Śledczy wyliczyli, że działalność przemytników doprowadziła do uszczuplenia należności publicznoprawnych Wspólnot Europejskich oraz polskiego fiskusa w postaci należności celnej w wysokości prawie 9,5 mln zł, należnego podatku VAT w wysokości prawie 50 mln zł i należnego podatku akcyzowego w wysokości ponad 186 mln zł, co daje łącznie kwotę ponad 244 mln zł.
Prokurator powrócił do umorzonej sprawy
Czterech zamieszanych w ten proceder mężczyzn, w tym m.in. dwóch szefów gangu zostało zatrzymanych jeszcze w lutym przez funkcjonariuszy Nadbużańskiego Oddziału Straży Granicznej w Chełmie. Są nimi mieszkańcy bialskiego powiatu: Marek D. i Andrzej S. - Obaj panowie są nam bardzo dobrze znani od lat.

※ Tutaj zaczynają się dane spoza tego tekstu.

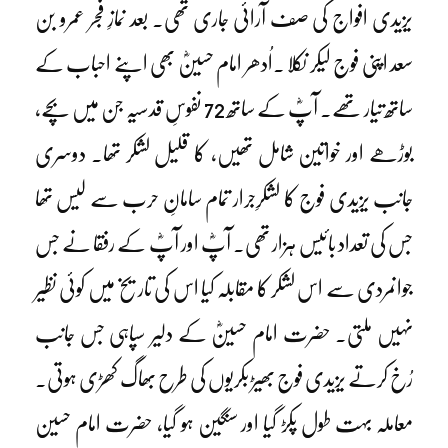
یزیدی افواج کی صف آرائی جاری تھی۔ بعد نمازِ فجر عمرو بن
سعد اپنی فوج لیکر نکلا ۔اُدھر امام حسینؓ بھی اپنے احباب کے
ساتھ تیار تھے۔ آپؓ کے ساتھ 72 نفوسِ قدسیہ جن میں بچے،
بوڑھے اور خواتین شامل تھیں، کا قلیل لشکر تھا۔ دوسری
جانب یزیدی فوج کا لشکرِجرار تمام سامانِ حرب سے لیس تھا
جس کی تعداد بائیس ہزار تھی۔ آپؓ اور آپؓ کے رفقا نے جس
جوانمردی سے اس لشکر کا مقابلہ کیا اس کی تاریخ میں کوئی نظیر
نہیں ملتی۔ حضرت امام حسینؓ کے دلیر سپاہی جس جانب
رُخ کرتے یزیدی فوج بھیڑ بکریوں کی طرح بھاگ کھڑی ہوتی۔
معاملہ بہت طول پکڑ گیا اور سنگین ہو گیا، حضرت امام حسین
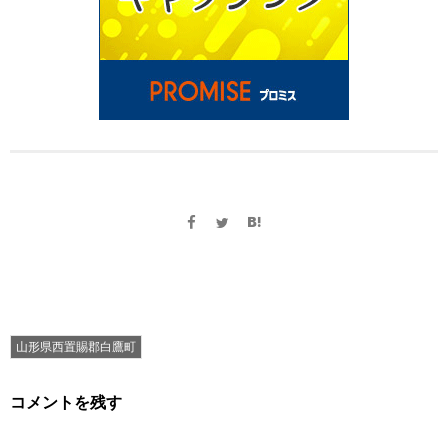
山形県西置賜郡白鷹町
コメントを残す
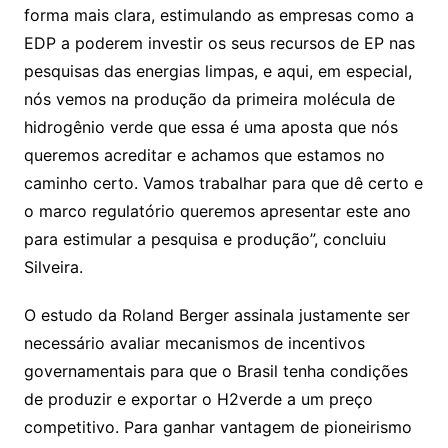
forma mais clara, estimulando as empresas como a
EDP a poderem investir os seus recursos de EP nas
pesquisas das energias limpas, e aqui, em especial,
nós vemos na produção da primeira molécula de
hidrogênio verde que essa é uma aposta que nós
queremos acreditar e achamos que estamos no
caminho certo. Vamos trabalhar para que dê certo e
o marco regulatório queremos apresentar este ano
para estimular a pesquisa e produção”, concluiu
Silveira.
O estudo da Roland Berger assinala justamente ser
necessário avaliar mecanismos de incentivos
governamentais para que o Brasil tenha condições
de produzir e exportar o H2verde a um preço
competitivo. Para ganhar vantagem de pioneirismo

Można powiedzieć, że są naszymi stałymi "klientami" - wyjawia prokurator Maciej Florkiewicz, naczelnik Wydziału Zamiejscowego Departamentu do Spraw Przestępczości Zorganizowanej i Korupcji w Lublinie, która prowadzi śledztwo w tej sprawie. Szefowie grupy omal nie pozostali bezkarni. Umorzone wcześniej postępowanie udało się bowiem podjąć na nowo, na krótko przed przedawnieniem karalności czynów. - Na sukcesie operacji zaważyły źródła osobowe - wyjawia prokurator Florkiewicz. (...)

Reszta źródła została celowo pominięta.